Representação comercial
Outro empregado do Grupo Abril, o correspondente da Exame, José Maria Furtado, o Deca, passou também a trabalhar em casa, por economia. Mesmo assim, foi demitido em janeiro de 2003. Porém, as agências Estado e AJB e o jornal Valor Econômico continuavam com correspondentes em Belo Horizonte. A situação mais curiosa era a do corresponde da AJB, que trabalhava como frila. Seus telefones para contato eram o da rádio onde trabalhava e o da sala de imprensa da Assembléia Legislativa.
O Plano Collor, com suas trapalhadas, representou o fim da sucursal do Estadão. O repórter Evaldo Magalhães, o mais novo na casa – portanto, o de menor salário – foi mantido como correspondente. Trabalhava em casa. A sucursal do JB, que na década de 1970 empregava dez jornalistas, foi fechada em outubro de 1993. Antes disso, os donos do jornal tentaram, por duas vezes, trazer de volta Acílio Lara Resende, que por 23 anos havia sido diretor da sucursal em Minas e fora demitido em dezembro de 1998 – um mês antes de eu pedir demissão, encerrando um trabalho de 16 anos ali.
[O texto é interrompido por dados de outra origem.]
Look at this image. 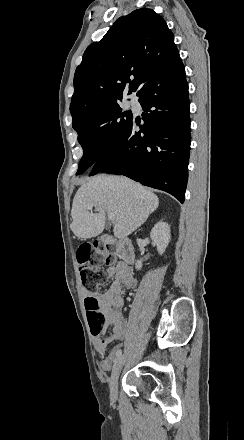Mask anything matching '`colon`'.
<instances>
[{
  "label": "colon",
  "mask_w": 244,
  "mask_h": 440,
  "mask_svg": "<svg viewBox=\"0 0 244 440\" xmlns=\"http://www.w3.org/2000/svg\"><path fill=\"white\" fill-rule=\"evenodd\" d=\"M117 251L114 248H100L99 243L95 245L87 242L80 248H77L74 254V261L81 262L80 272L83 274V281L88 297L85 300V318L86 319H103L104 311L99 310L96 304V297L93 295L98 286L105 283L103 266L107 257H114ZM93 269V270H92ZM113 313L119 312L118 306L112 307Z\"/></svg>",
  "instance_id": "obj_1"
}]
</instances>
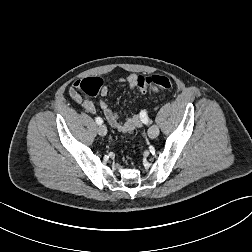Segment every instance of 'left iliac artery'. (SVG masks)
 Listing matches in <instances>:
<instances>
[{
	"mask_svg": "<svg viewBox=\"0 0 252 252\" xmlns=\"http://www.w3.org/2000/svg\"><path fill=\"white\" fill-rule=\"evenodd\" d=\"M139 118L141 120L142 125H144V126L150 125L151 120L149 118L148 113H146V112L140 113Z\"/></svg>",
	"mask_w": 252,
	"mask_h": 252,
	"instance_id": "left-iliac-artery-1",
	"label": "left iliac artery"
}]
</instances>
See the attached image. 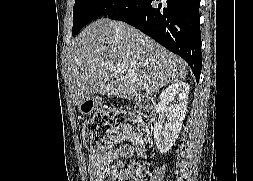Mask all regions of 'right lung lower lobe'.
Instances as JSON below:
<instances>
[{"mask_svg": "<svg viewBox=\"0 0 253 181\" xmlns=\"http://www.w3.org/2000/svg\"><path fill=\"white\" fill-rule=\"evenodd\" d=\"M199 6L200 0H128L108 17L136 27L181 56L198 82L202 67Z\"/></svg>", "mask_w": 253, "mask_h": 181, "instance_id": "1", "label": "right lung lower lobe"}]
</instances>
Após o fechamento, Acílio aceitou ficar com a representação comercial do jornal, e instalou a correspondente Roselena Nicolau e o fotógrafo Waldemar Sabino, o Mazico – que não podia ser demitido, pois era diretor do sindicato – numa sala da Rua Guajajaras, perto de sua empresa, a L&R Comunicação Social S/C Ltda, que tem como clientes a Folha de S.Paulo e outros jornais.
Projeto ficou no papel
Essa situação foi mantida até 1996, quando a sucursal foi reaberta por Teodomiro Braga, mas ela durou só até 2002, quando ele passou a dirigir a redação do jornal O Tempo.
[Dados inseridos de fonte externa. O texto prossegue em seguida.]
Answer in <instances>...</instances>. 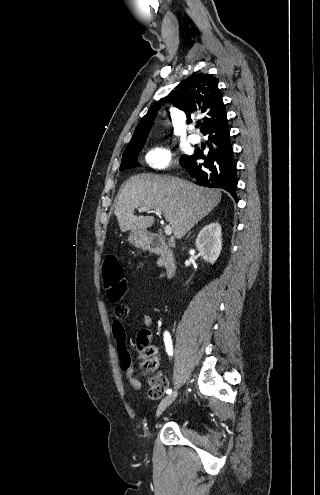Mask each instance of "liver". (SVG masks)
<instances>
[{
    "label": "liver",
    "mask_w": 320,
    "mask_h": 495,
    "mask_svg": "<svg viewBox=\"0 0 320 495\" xmlns=\"http://www.w3.org/2000/svg\"><path fill=\"white\" fill-rule=\"evenodd\" d=\"M219 190L198 187L175 177L140 174L129 178L118 196L114 214L120 231H145L153 216H135L141 207L159 209L171 225L174 237L183 238L221 201Z\"/></svg>",
    "instance_id": "liver-1"
}]
</instances>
Quando fui trabalhar na sucursal do Globo, em 1990, ela empregava 14 jornalistas, incluindo três correspondentes (em Juiz de Fora, Uberaba e Montes Claros) e dois fotógrafos. Havia ainda dois telexistas e dois motoristas, além do pessoal do comercial e da administração. Ocupava um andar de um prédio na Savassi. Em 1992, houve forte revoada do passaralho e sobraram quatro jornalistas. A ave voltou em 1993, quando fui demitido. Em meados da década, a sucursal fechou, ficando o então chefe da redação, Walter Huamany, como correspondente. Trabalhava também na rádio CBN e foi fazer curso de Psicologia – uma espécie de rota de fuga, para o caso de se agravar a crise no jornalismo.
Encerrava-se um ciclo, apenas prenunciado no começo da década de 1970, quando foi fechada a sucursal do Correio da Manhã, que chegou a empregar seis jornalistas na década anterior, apesar do embate desesperado com o regime militar.
Contemplando, muitos anos depois, esse panorama, o chefe da assessoria de imprensa do governo Tancredo Neves e de Hélio Garcia, jornalista J. D. Vital, podia se felicitar pela opção que fez. Quando terminava o governo Hélio Garcia, ele foi convidado para abrir e dirigir em Belo Horizonte a primeira sucursal de um jornal da capital federal, o Correio Braziliense. Entusiasmou-se com o projeto, mas, bem aconselhado por um amigo – Antônio Telles, da TV Bandeirantes – optou por ser assessor de imprensa da CBMM – Companhia Brasileira de Mineração e Metalurgia –, onde se encontra até hoje. A sucursal ficou apenas no papel.
Três alternativas
Estudiosos terão melhores explicações para a ascensão e queda das sucursais dos jornais e revistas instaladas em Belo Horizonte a partir dos anos 1960. Posso, no entanto, apresentar algumas sugestões para o debate. Primeiro, para a ascensão.
Com o regime militar, elevou-se em muito o grau de concentração de poder no Brasil. No auge do regime, calculava-se que o governo federal e as estatais respondiam por mais de 70% da economia brasileira. Num cenário desses, era grande a dependência das empresas privadas, que buscavam no governo não apenas a fonte de lucros, mas a solução de problemas de sobrevivência.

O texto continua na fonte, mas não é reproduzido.